[[ Data excerpts, beginning ]]

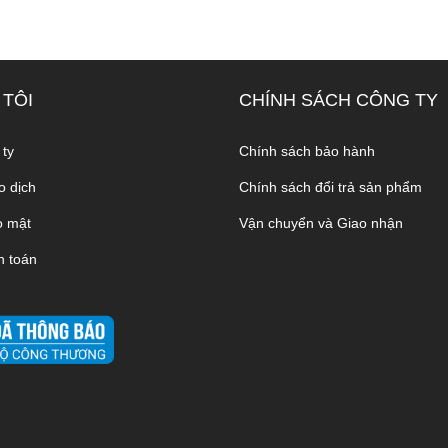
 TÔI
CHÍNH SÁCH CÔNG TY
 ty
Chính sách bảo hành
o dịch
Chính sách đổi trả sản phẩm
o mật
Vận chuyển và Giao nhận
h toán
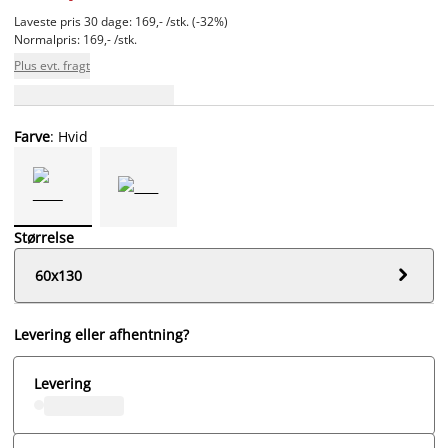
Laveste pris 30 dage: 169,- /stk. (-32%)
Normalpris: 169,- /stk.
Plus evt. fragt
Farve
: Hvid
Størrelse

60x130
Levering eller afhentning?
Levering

[[ Data excerpts, end ]]
[[ Data excerpts, beginning ]]

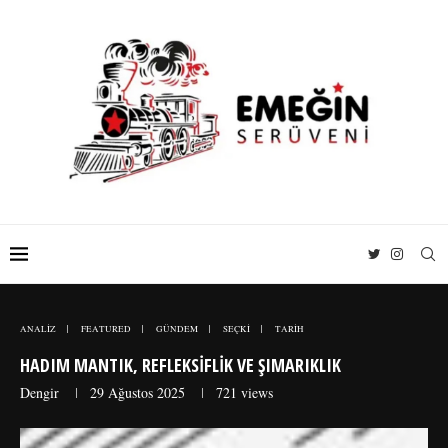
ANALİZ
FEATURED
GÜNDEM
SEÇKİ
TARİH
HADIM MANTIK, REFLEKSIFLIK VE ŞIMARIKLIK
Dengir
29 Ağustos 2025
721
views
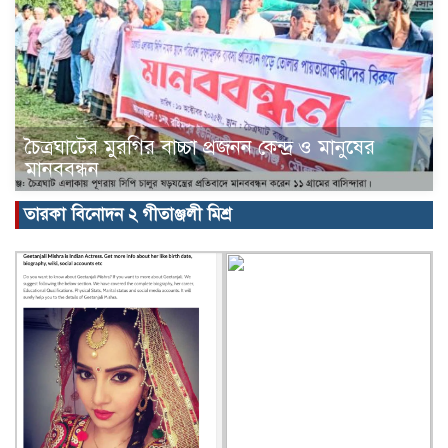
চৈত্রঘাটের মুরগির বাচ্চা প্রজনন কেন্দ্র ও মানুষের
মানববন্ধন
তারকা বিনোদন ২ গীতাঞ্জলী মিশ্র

[[ Data excerpts, end ]]
[[ Data excerpts, beginning ]]

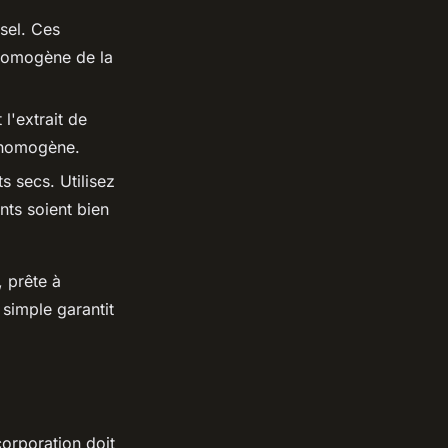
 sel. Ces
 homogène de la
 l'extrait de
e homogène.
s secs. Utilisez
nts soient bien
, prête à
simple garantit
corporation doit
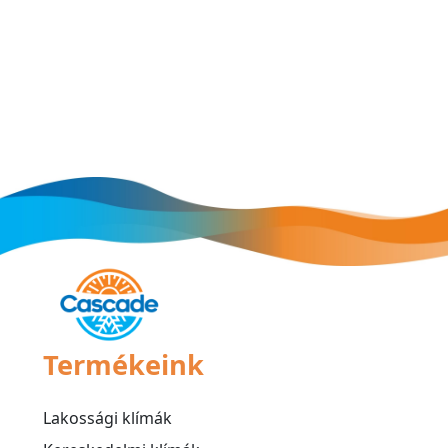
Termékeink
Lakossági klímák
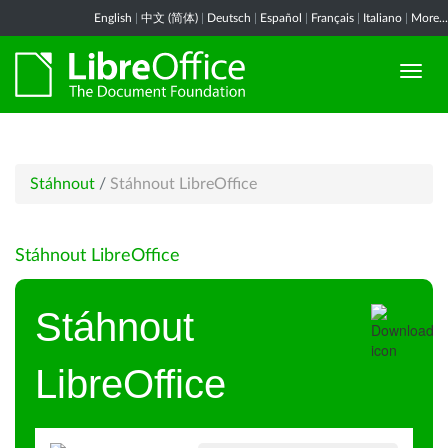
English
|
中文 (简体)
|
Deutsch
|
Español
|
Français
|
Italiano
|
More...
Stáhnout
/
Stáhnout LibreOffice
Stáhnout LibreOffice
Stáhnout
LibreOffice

[[ Data excerpts, end ]]

◆ Directions for this task ◆
Whenever a line in the entries above includes the word "Levering", pull that line out.

◆ Answer to this task ◆
Levering eller afhentning?
Levering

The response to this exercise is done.